First Cousin Once Removed

“The cousin in question is Edwin Honig (1919-2011), a poet, translator and once-eminent professor at Brown University,” explains David D’Arcy in Screen. “Honig’s memory and prodigious mind are giving out. He can’t recall much, but what he says can leap out as a quirky kind of poetry. Berliner forces viewers to wonder whether, in certain people, poetry is closer to the bone than consciousness.”

This is “the rare film that truly warrants adjectives like ‘courageous’ or ‘unflinching,'” writes Alan Scherstuhl for the Voice. “It is these things, to a fault. So frank is its portrayal of Berliner’s decline—the great poet wheezes and bird-songs in the rubble of his mind—and so scrupulously unsentimental is Berliner’s approach, that the movie will for many audiences be simply too much.”

Andrew Schenker in Slant: “Berliner uses a variety of techniques to present his subject, from thudding, if undeniably affecting, cross-cutting between video of the sharp-witted poet and translator in his prime and the empty man sitting in front of us, to a series of image-and-word streams that flash past the viewer and mimic Honig’s scattered rememberings. But none of these methods really addresses the director’s central quandary, his supposed inquiry into the way memory operates. As a result, we’re left with a dying, drooling 90-year-old man whose continual failures to recognize the people and objects that Berliner presents him with make the film feel like a depressingly fruitless, borderline-exploitative exercise.”
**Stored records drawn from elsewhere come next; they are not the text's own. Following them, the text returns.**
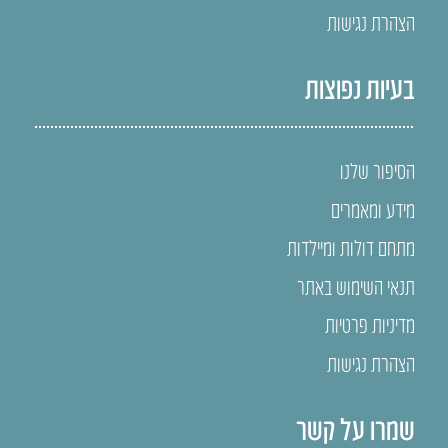
הצהרת נגישות
בעיות נפוצות
הסיפור שלנו
מידע ומאמרים
מתחם דולות ומיילדות
תנאי השימוש באתר
מדיניות פרטיות
הצהרת נגישות
שמרו על קשר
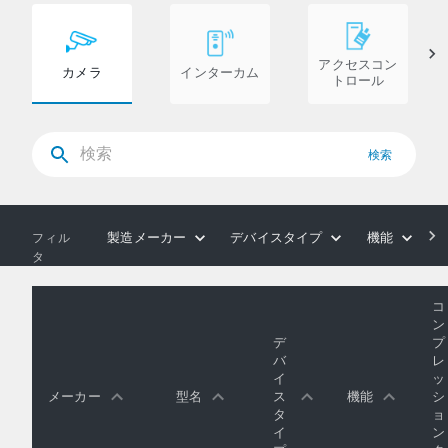
アクセスコン
カメラ
インターカム
トロール
検索
製造メーカー
デバイスタイプ
機能
フィル
タ
コ
ン
デ
プ
バ
レ
イ
ッ
メーカー
型名
ス
機能
シ
タ
ョ
イ
ン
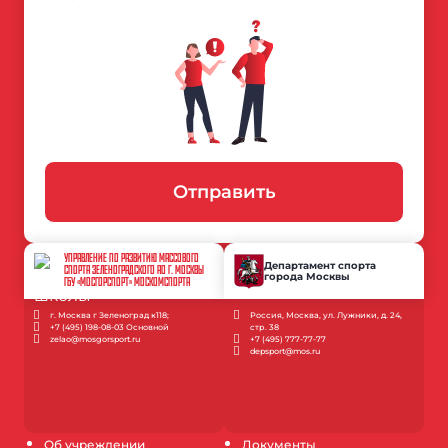
Отправить
УПРАВЛЕНИЕ ПО РАЗВИТИЮ МАССОВОГО
Департамент спорта
СПОРТА ЗЕЛЕНОГРАДСКОГО АО Г. МОСКВЫ
города Москвы
ГБУ «МОСГОРСПОРТ» МОСКОМСПОРТА
г. Москва г Зеленоград к118;
Россия, Москва, ул. Лужники, д. 24,
+7 (495) 198-08-03 Основной
стр. 38
zelao@mosgorsport.ru
+7 (495) 777-77-77
depsport@mos.ru
Об учреждении
Документы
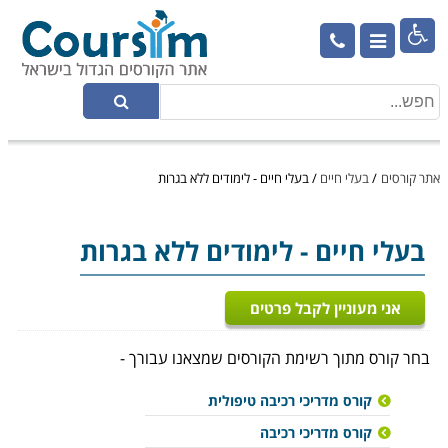

אתר קורסים
/
בעלי חיים
/
בעלי חיים - לימודים ללא בגרות
בעלי חיים
- לימודים ללא בגרות
אני מעוניין לקבל פרטים
בחר קורס מתוך רשימת הקורסים שמצאנו עבורך -
קורס מדריכי רכיבה טיפולית
קורס מדריכי רכיבה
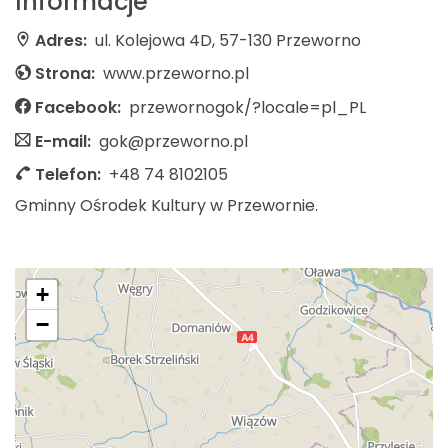
Informacje
Adres:
ul. Kolejowa 4D, 57-130 Przeworno
Strona:
www.przeworno.pl
Facebook:
przewornogok/?locale=pl_PL
E-mail:
gok@przeworno.pl
Telefon:
+48 74 8102105
Gminny Ośrodek Kultury w Przewornie.
+
−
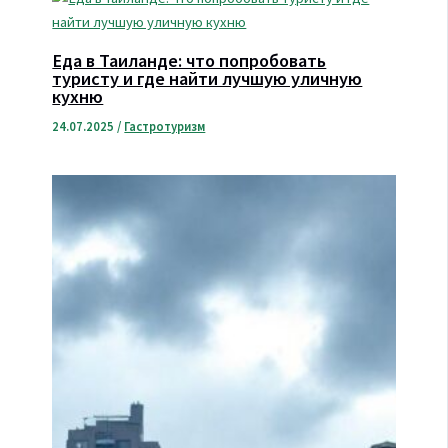
Еда в Таиланде: что попробовать
туристу и где найти лучшую уличную
кухню
24.07.2025
/
Гастротуризм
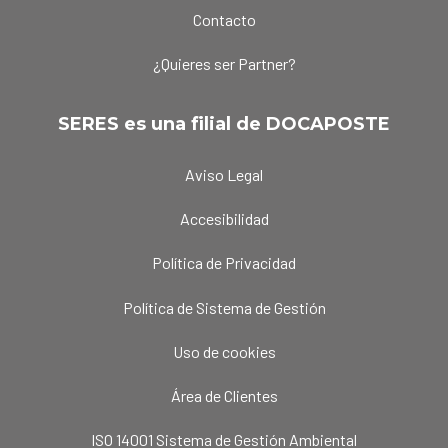
Contacto
¿Quieres ser Partner?
SERES es una filial de DOCAPOSTE
Aviso Legal
Accesibilidad
Política de Privacidad
Política de Sistema de Gestión
Uso de cookies
Área de Clientes
ISO 14001 Sistema de Gestión Ambiental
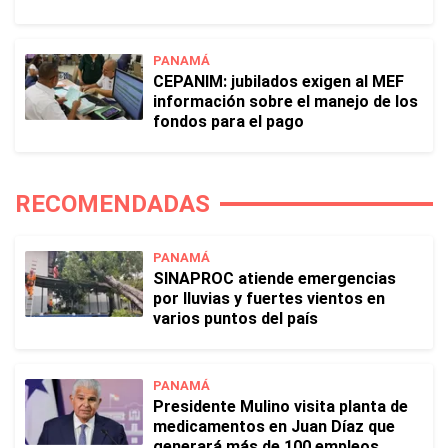
PANAMÁ
CEPANIM: jubilados exigen al MEF
información sobre el manejo de los
fondos para el pago
RECOMENDADAS
PANAMÁ
SINAPROC atiende emergencias
por lluvias y fuertes vientos en
varios puntos del país
PANAMÁ
Presidente Mulino visita planta de
medicamentos en Juan Díaz que
generará más de 100 empleos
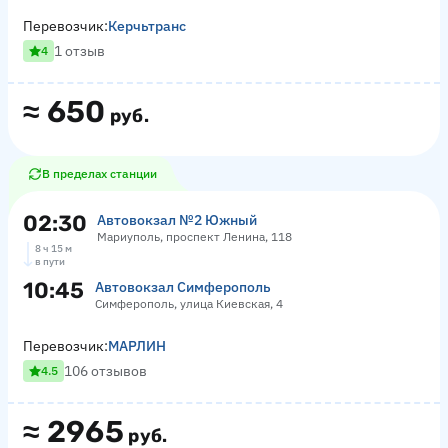
Перевозчик:
Керчьтранс
1 отзыв
4
≈
650
руб.
В пределах станции
02:30
Автовокзал №2 Южный
Мариуполь, проспект Ленина, 118
8 ч 15 м
в пути
10:45
Автовокзал Симферополь
Симферополь, улица Киевская, 4
Перевозчик:
МАРЛИН
106 отзывов
4.5
≈
2965
руб.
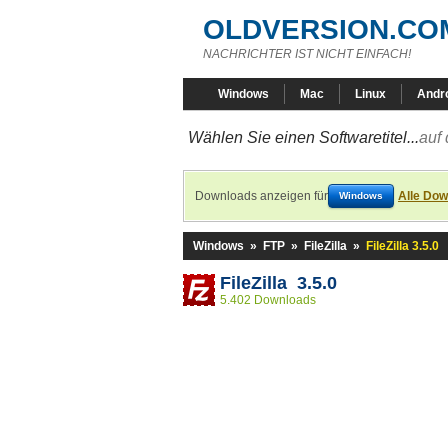
OLDVERSION.CO
NACHRICHTER IST NICHT EINFACH!
Windows
Mac
Linux
Andr
Wählen Sie einen Softwaretitel...
auf 
Downloads anzeigen für
Alle Dow
Windows
Windows
»
FTP
»
FileZilla
»
FileZilla 3.5.0
FileZilla 3.5.0
5.402 Downloads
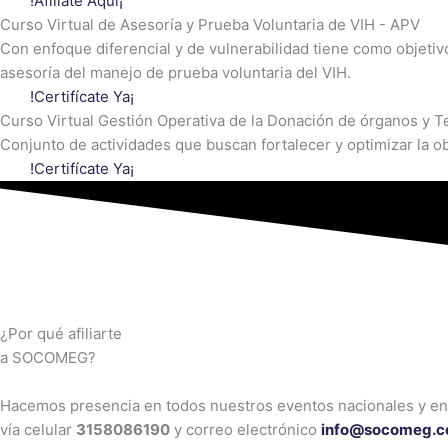
!Afíliate Aquí¡
Curso Virtual de Asesoría y Prueba Voluntaria de VIH - APV
Con enfoque diferencial y de vulnerabilidad tiene como objetiv
asesoría del manejo de prueba voluntaria del VIH.
!Certifícate Ya¡
Curso Virtual Gestión Operativa de la Donación de órganos y T
Conjunto de actividades que buscan fortalecer y optimizar la ob
!Certifícate Ya¡
¿Por qué afiliarte
a SOCOMEG?
Hacemos presencia en todos nuestros eventos nacionales y en v
vía celular
3158086190
y correo electrónico
info@socomeg.c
First Cousin Once Removed “deepens an oeuvre that has already dealt with the tender issues of father-son relationships (Nobody’s Business) and insomnia (Wide Awake) by exploring his fears of senility to devastating effect,” writes Indiewire‘s Eric Kohn. “Having played an accidental role in the death of his younger brother in their youth, Honig faced a grim world early on. The inner demons continue to develop when his 23 years of marriage culminate with his wife’s untimely death. A disastrous second marriage ends in divorce and Honig’s estrangement from his two adopted children, whose memories about their father’s rough parenting skills add details that Honig can’t bring himself. Contrasting these dark ingredients with the brilliance of Honig’s prose, Berliner constructs a profoundly complicated portrait that makes his cousin’s fading cognizance into a particularly dispiriting calamity.”

Edwin Honig

“In the film’s most exquisite sequence,” writes Anthony Kaufman at Sundance NOW, “Berliner examines the changing of the leaves outside of Honig’s window as a metaphor for the old man’s grasping at memories. What makes the moment stunning not only its beautifully delicate nature cinematography, but also the way in which it reflects Honig’s curious lucidity. Even though he’s beset by Alzheimer’s, sometimes retreating from language altogether into rhythmic, singing squawks, he frequently speaks with the kind of obscure language of poetry that he spent his life writing. ‘They change without you wanting them to change,’ he says of the leaves, ‘so that they have some kind of meaning you have to believe in… The changing of the leaves… Something moving all the time is a hard thing to get to know.'”

Other IDFA awards have gone to Malik Bendjelloul for Searching for Sugar Man (IDFA Melkweg Award for Best Music Documentary and the BankGiro Loterij IDFA Audience Award) and Esther Hertog for Soldier on the Roof (IDFA Award for First Appearance and the Dioraphte IDFA Award for Dutch Documentary). Here‘s the full list of winners.